TRY IT →
Check every line below for the word "Comment" and show those that hold it.

Page-level text extractions →
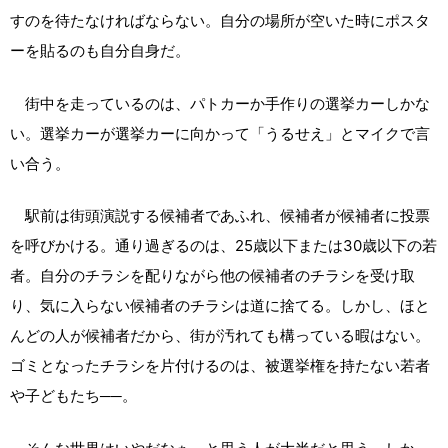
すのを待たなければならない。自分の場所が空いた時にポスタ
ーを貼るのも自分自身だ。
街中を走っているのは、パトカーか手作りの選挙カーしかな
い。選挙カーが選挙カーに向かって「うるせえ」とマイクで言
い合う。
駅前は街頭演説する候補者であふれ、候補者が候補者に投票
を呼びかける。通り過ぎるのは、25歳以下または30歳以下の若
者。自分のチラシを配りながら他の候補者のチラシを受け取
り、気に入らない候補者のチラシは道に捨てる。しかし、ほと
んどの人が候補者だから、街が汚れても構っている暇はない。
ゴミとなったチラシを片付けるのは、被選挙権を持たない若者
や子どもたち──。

==

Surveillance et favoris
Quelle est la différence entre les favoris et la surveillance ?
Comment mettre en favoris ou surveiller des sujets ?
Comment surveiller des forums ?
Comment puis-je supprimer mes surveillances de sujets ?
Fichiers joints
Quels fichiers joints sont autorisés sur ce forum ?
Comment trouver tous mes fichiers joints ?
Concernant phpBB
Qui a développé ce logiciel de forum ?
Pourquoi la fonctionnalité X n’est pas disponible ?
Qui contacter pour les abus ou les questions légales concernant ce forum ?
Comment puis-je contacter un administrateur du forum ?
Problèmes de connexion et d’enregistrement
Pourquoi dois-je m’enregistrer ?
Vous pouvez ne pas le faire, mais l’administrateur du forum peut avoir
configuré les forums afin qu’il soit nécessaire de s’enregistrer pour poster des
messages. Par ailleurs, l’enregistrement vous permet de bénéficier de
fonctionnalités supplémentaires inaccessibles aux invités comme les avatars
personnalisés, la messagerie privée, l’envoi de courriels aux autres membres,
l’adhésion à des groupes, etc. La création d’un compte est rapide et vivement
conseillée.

SOLVED PROBLEM →
Comment mettre en favoris ou surveiller des sujets ?
Comment surveiller des forums ?
Comment puis-je supprimer mes surveillances de sujets ?
Comment trouver tous mes fichiers joints ?
Comment puis-je contacter un administrateur du forum ?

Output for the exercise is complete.